We can see that the three stocks with the highest average closing price in that period are Amazon (`AMZN`), Apple (`AAPL`), and CME Group (`CME`). Contrary to that, the three lowest are Biolife Solutions (`BLFS`), Applied DNA Sciences (`APDN`), and Biomerica (`BMRA`).

### 3. Grouping Trades per Day
We will now group trades per day, more precisely, for each day, we'll want a list of pairs `(volume, stock_symbol)` of all trades that occurred on that day.

In [5]:
# Creating an empty dictionary
trades_by_day = {}

# Looping through every symbols and rows
for stock_sym in stock_prices:
    for index, row in stock_prices[stock_sym].iterrows():
        day = row["date"]
        volume = row["volume"]
        pair = (volume, stock_sym)
        if day not in trades_by_day:
            trades_by_day[day] = []
        trades_by_day[day].append(pair)

### 4. Finding The Most Traded Stock Each Day
We will try and find what stock is the most traded at that particular day. As mentioned before we have stored trades for every symbol for every day in `(volume, stock_symbol)` format, thus we can actually sort it and pull the first entry.

In [6]:
# Creating an empty dictionary
most_traded_by_day = {}

# Looping through the day by day trades
for day in trades_by_day:
    trades_by_day[day].sort(reverse = True)
    most_traded_by_day[day] = trades_by_day[day][0]
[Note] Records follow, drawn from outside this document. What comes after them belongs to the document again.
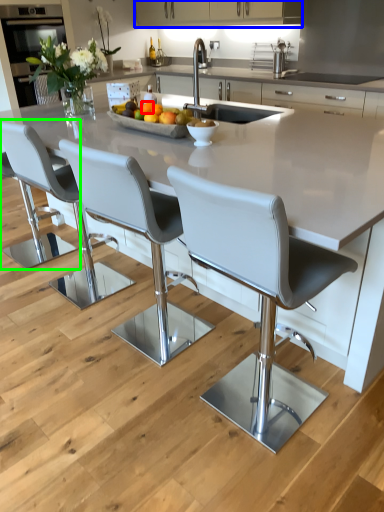 Question: Which is nearer to the orange (highlighted by a red box)? cabinetry (highlighted by a blue box) or chair (highlighted by a green box).

Choices:
 (A) cabinetry
 (B) chair

Answer: (B) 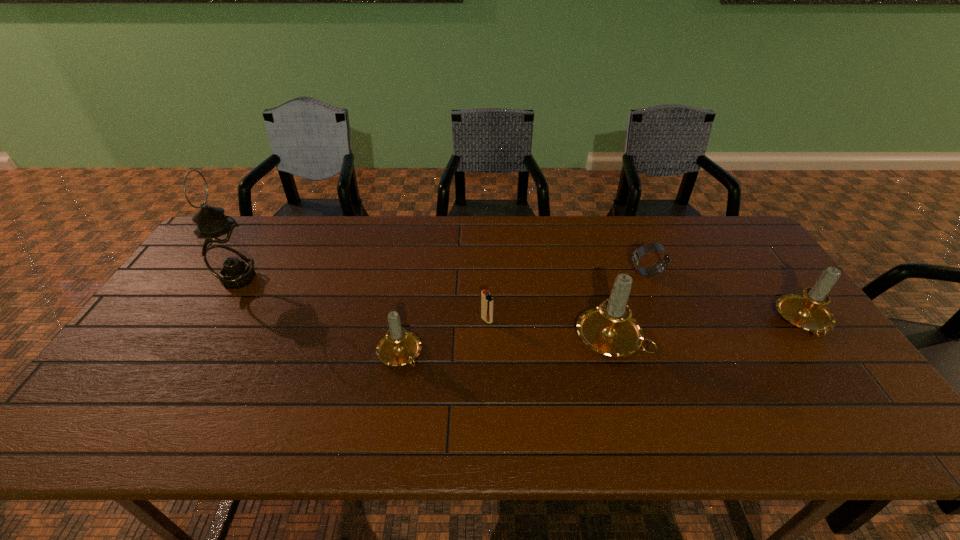 Identify which candle is the third closest to the oil lamp. Please provide its 2D coordinates. Your answer should be formatted as a tuple, i.e. [(x, y)], where the tuple contains the x and y coordinates of a point satisfying the conditions above.

[(807, 311)]

The image size is (960, 540). Identify the location of vacant area in the image that satisfies the following two spatial constraints: 1. on the front side of the tallest object; 2. on the left side of the rightmost object. (212, 322).

At what (x,y) coordinates should I click in order to perform the action: click on free space that satisfies the following two spatial constraints: 1. on the front side of the igniter; 2. on the right side of the fourth object from left to right. Please return your answer as a coordinate pair (x, y). Looking at the image, I should click on (488, 338). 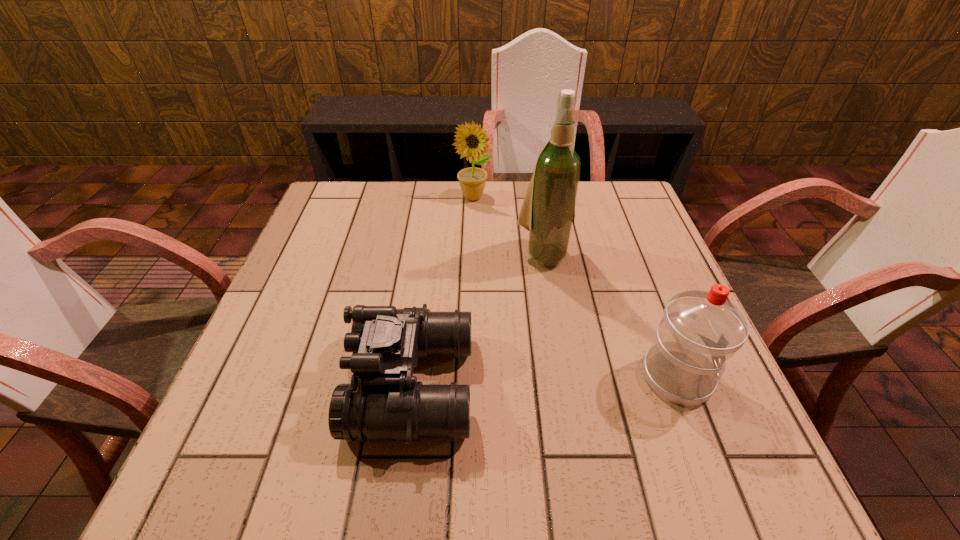 At what (x,y) coordinates should I click in order to perform the action: click on free spot between the farthest object and the rightmost object. Please return your answer as a coordinate pair (x, y). Looking at the image, I should click on (575, 287).

Locate an element on the screen. This screenshot has width=960, height=540. empty location between the second farthest object and the farthest object is located at coordinates (508, 226).

In order to click on vacant space in between the rightmost object and the farthest object in this screenshot , I will do `click(575, 287)`.

Locate an element on the screen. The height and width of the screenshot is (540, 960). unoccupied area between the tallest object and the water bottle is located at coordinates (611, 315).

Where is `free point between the binoculars and the sunflower`? The image size is (960, 540). free point between the binoculars and the sunflower is located at coordinates (443, 291).

I want to click on free spot between the sunflower and the third nearest object, so click(508, 226).

The width and height of the screenshot is (960, 540). Identify the location of vacant space that is in between the farthest object and the binoculars. (x=443, y=291).

Identify the location of the third closest object to the farthest object. The image size is (960, 540). (700, 330).

Select which object appears as the closest to the wine bottle. Please provide its 2D coordinates. Your answer should be formatted as a tuple, i.e. [(x, y)], where the tuple contains the x and y coordinates of a point satisfying the conditions above.

[(471, 140)]

Find the location of a particular element. free space that satisfies the following two spatial constraints: 1. on the front side of the rightmost object; 2. on the handle side of the farthest object is located at coordinates (468, 377). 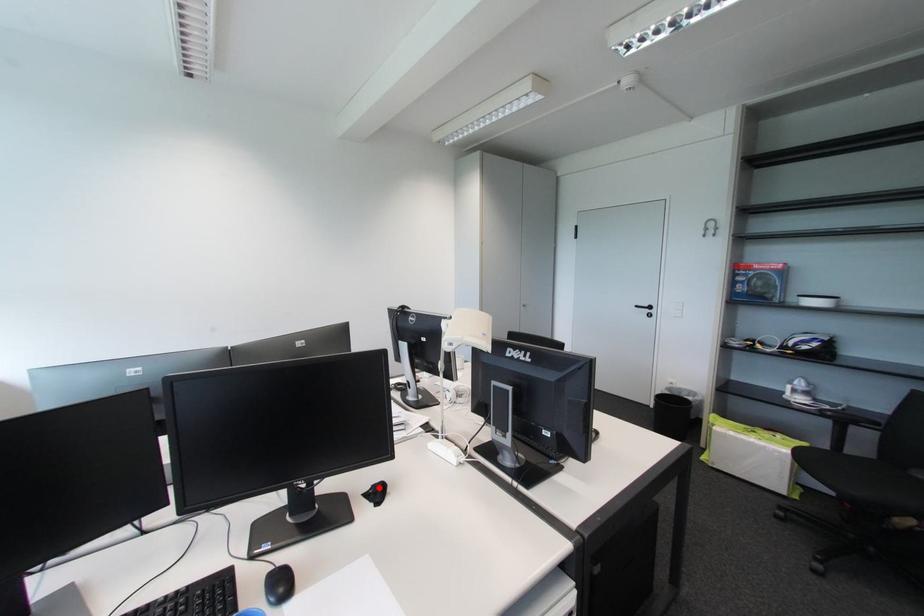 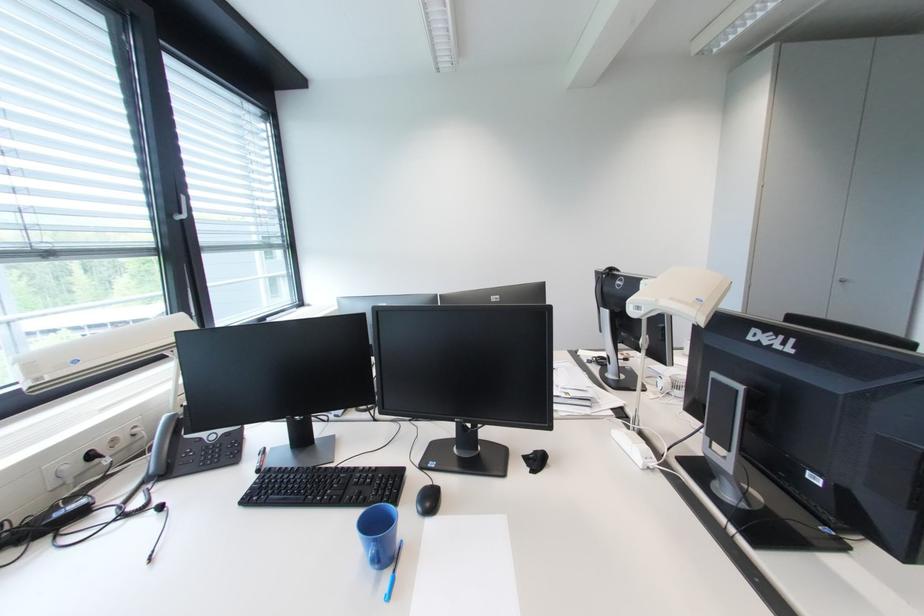 Question: I am providing you with two images of the same scene from different viewpoints. Given a red point in image1, look at the same physical point in image2. Is it:

Choices:
 (A) Closer to the viewpoint
 (B) Farther from the viewpoint

Answer: (A) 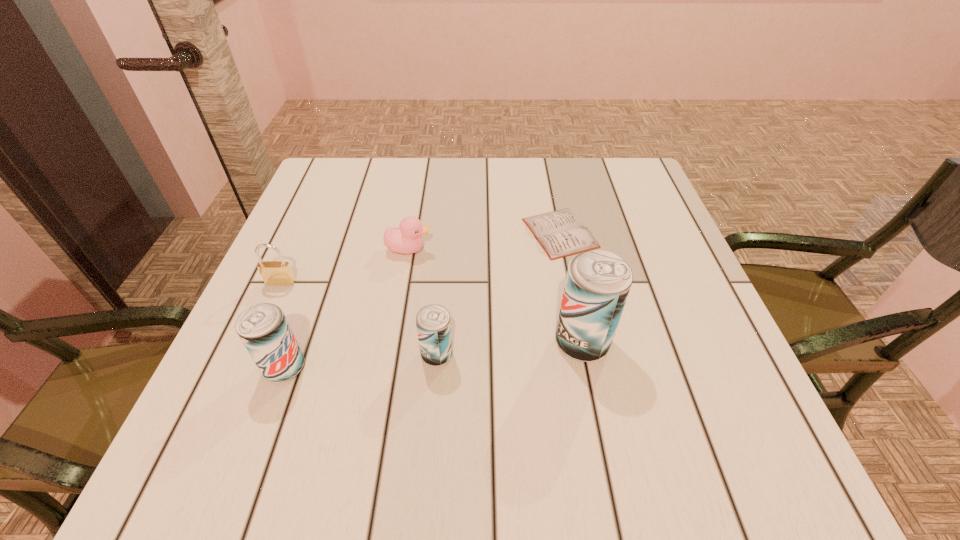 Please point a free position for a beer can on the right. Please provide its 2D coordinates. Your answer should be formatted as a tuple, i.e. [(x, y)], where the tuple contains the x and y coordinates of a point satisfying the conditions above.

[(721, 331)] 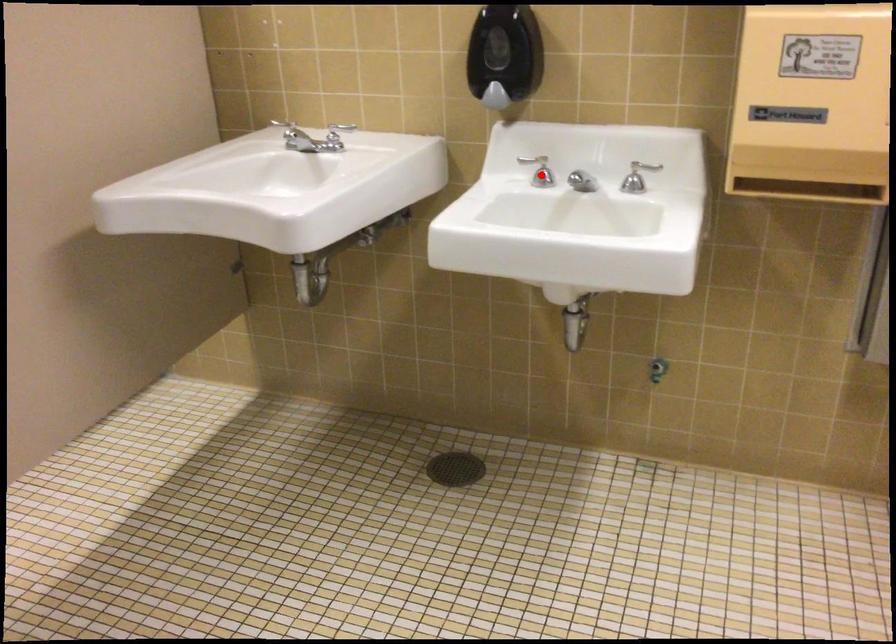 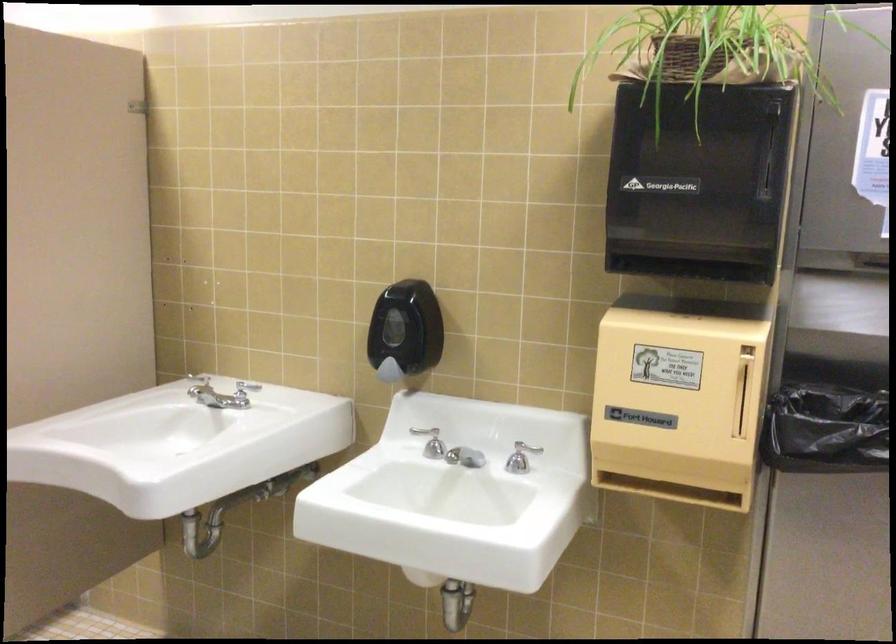 The point at the highlighted location is marked in the first image. Where is the corresponding point in the second image?

(433, 444) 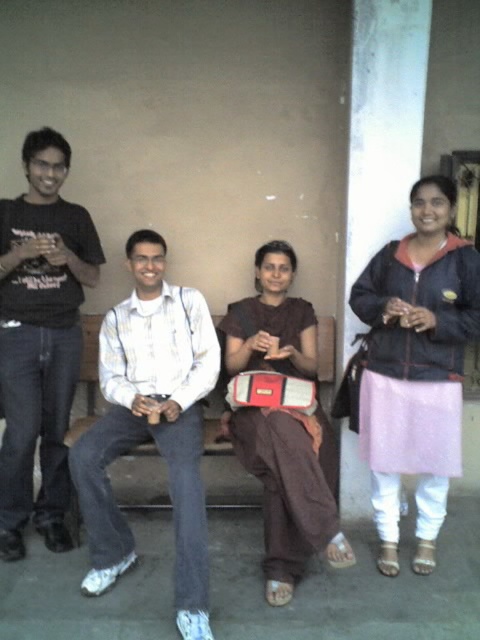 Between point (460, 294) and point (100, 554), which one is positioned behind?

The point (100, 554) is behind.

Is pink fabric skirt at right to the left of white striped shirt at center from the viewer's perspective?

In fact, pink fabric skirt at right is to the right of white striped shirt at center.

Where is `pink fabric skirt at right`? The width and height of the screenshot is (480, 640). pink fabric skirt at right is located at coordinates click(416, 365).

Where is `pink fabric skirt at right`? pink fabric skirt at right is located at coordinates (416, 365).

Does white striped shirt at center appear on the right side of black matte shirt at left?

Indeed, white striped shirt at center is positioned on the right side of black matte shirt at left.

Consider the image. Can you confirm if white striped shirt at center is positioned above black matte shirt at left?

No, white striped shirt at center is not above black matte shirt at left.

Where is `white striped shirt at center`? white striped shirt at center is located at coordinates (151, 426).

Where is `white striped shirt at center`? The image size is (480, 640). white striped shirt at center is located at coordinates (151, 426).

Is black matte shirt at left above brown fabric at center?

Correct, black matte shirt at left is located above brown fabric at center.

How much distance is there between black matte shirt at left and brown fabric at center?

black matte shirt at left is 34.94 inches from brown fabric at center.

Find the location of `black matte shirt at left`. black matte shirt at left is located at coordinates (40, 339). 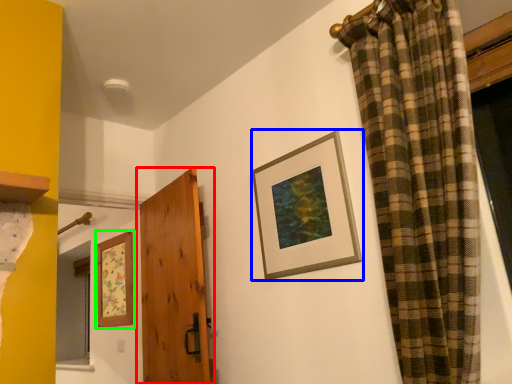 Question: Which is nearer to the door (highlighted by a red box)? picture frame (highlighted by a blue box) or picture frame (highlighted by a green box).

Choices:
 (A) picture frame
 (B) picture frame

Answer: (B) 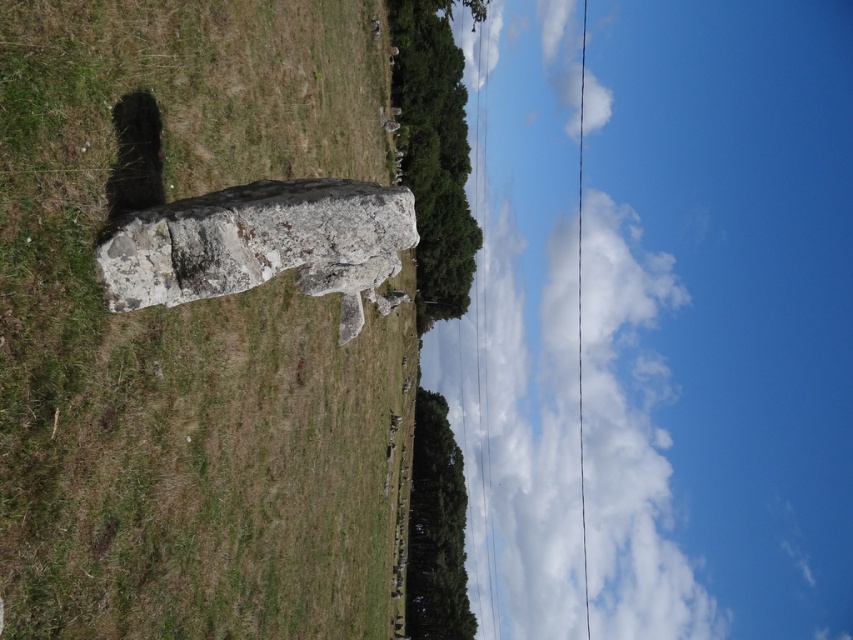 Question: Is speckled stone monolith at center above white fluffy cloud at upper center?

Choices:
 (A) yes
 (B) no

Answer: (A)

Question: Which point is closer to the camera?

Choices:
 (A) (599, 577)
 (B) (123, 241)

Answer: (B)

Question: Among these points, which one is nearest to the camera?

Choices:
 (A) (73, 436)
 (B) (490, 349)
 (C) (206, 221)

Answer: (A)

Question: Does speckled stone monolith at center have a larger size compared to rough stone rock at center?

Choices:
 (A) no
 (B) yes

Answer: (B)

Question: Among these points, which one is nearest to the camera?

Choices:
 (A) (241, 260)
 (B) (309, 76)
 (C) (573, 3)

Answer: (A)

Question: Is speckled stone monolith at center closer to camera compared to rough stone rock at center?

Choices:
 (A) no
 (B) yes

Answer: (B) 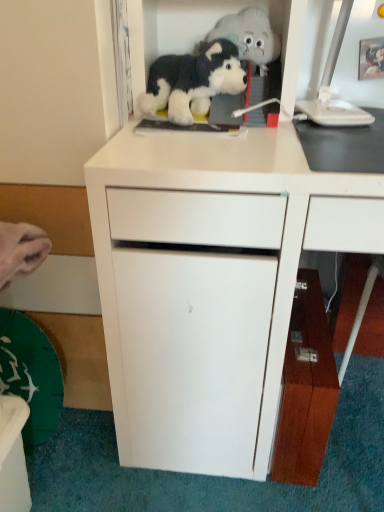 Find the location of a particular element. free spot above wooden cabinet at lower right, the second cabinetry viewed from the left (from a real-world perspective) is located at coordinates (306, 326). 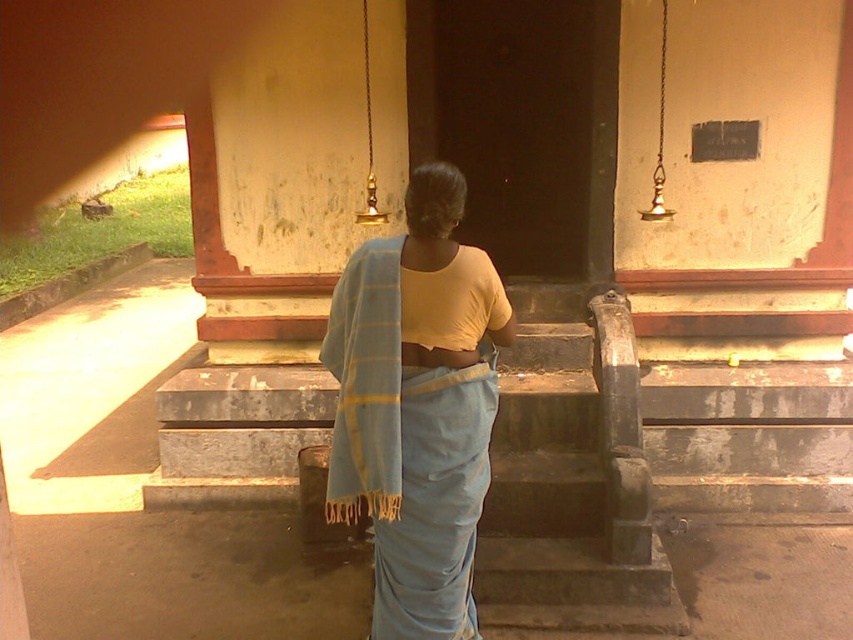 Does light blue fabric at center have a lesser height compared to light blue woven shawl at center?

In fact, light blue fabric at center may be taller than light blue woven shawl at center.

Is point (340, 410) positioned before point (337, 420)?

Yes, point (340, 410) is closer to viewer.

I want to click on light blue fabric at center, so click(x=416, y=406). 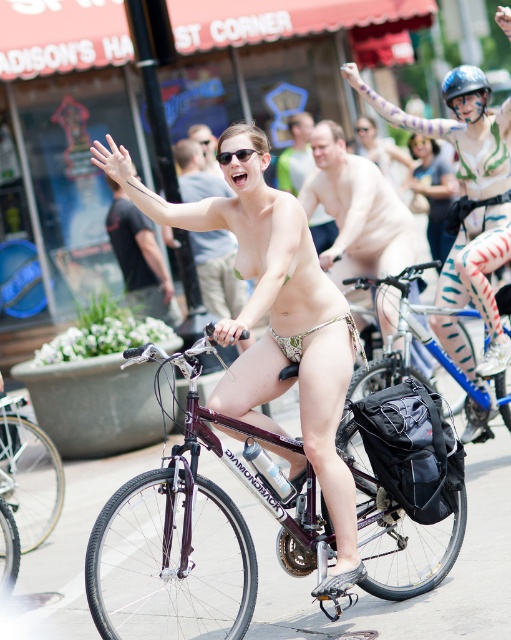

To see whether it works or not, we will pull a couple of entries out of the dictionary.

In [7]:
# Checking if the result is in the correct format
print(most_traded_by_day['2013-07-19'])
print(most_traded_by_day['2015-12-22'])
print(most_traded_by_day['2016-07-19'])

(151516000, 'amd')
(32789400, 'aapl')
(23779900, 'aapl')


### 5. Searching For High Volume Days
We will now find which days yield the most volume of trades. We will be limiting our findings to the 10 days with most trades by volume.

In [8]:
# Creating an empty list
daily_volumes = []

# Looping through the trades day by day
for day in trades_by_day:
    day_volume = sum([volume for volume, _ in trades_by_day[day]])
    daily_volumes.append((day_volume, day))

# Sorting the list
daily_volumes.sort(reverse = True)

# Slicing the 10 highest by volume
daily_volumes[:10]

[(1964583900, '2008-01-23'),
 (1770266900, '2008-10-10'),
 (1611272800, '2007-07-26'),
 (1599183500, '2008-10-08'),
 (1578877700, '2008-01-22'),
 (1559032100, '2008-02-07'),
 (1555072400, '2008-09-29'),
 (1553880500, '2007-11-08'),
 (1536176400, '2008-01-16'),
 (1533363200, '2008-01-24')]

### 6. Finding Profitable Stocks
We will now try and find the most profitable stocks. To do this we will:
1. Subtract the initial close price (first row) from the final close price (last row), then computing a percentage relative to the initial price. This will tell us how much our initial investment would have grown or shrunk.
2. Sort all of the percentages.
3. Find the ten stocks that grew the most in the time period.

In [9]:
# Creating an empty list
percentages = []

# Looping through every symbol
for sym in stock_prices:
    data = stock_prices[sym]
    initial = data.loc[0, 'close']
    final = data.loc[len(data) - 1, 'close']
    per = (final-initial)*100/initial
    percentages.append((per, sym))
    
# Sorting the list
percentages.sort(reverse = True)

# Getting the top 10
percentages[:10]

[(7483.8389225948395, 'admp'),
 (4005.0000000000005, 'adxs'),
 (3898.6004898285596, 'arcw'),
 (2437.4365640858978, 'blfs'),
 (2230.7234281466817, 'amzn'),
 (1707.3554472785036, 'anip'),
 (1549.6700659868027, 'apdn'),
 (1525.162516251625, 'cui'),
 (1339.2137535980346, 'bcli'),
 (1330.0000666666667, 'achc')]

From the result above, we can deduce that `ADMP` or Adamis Pharmaceuticals Corporation has the highest growth over that period of time.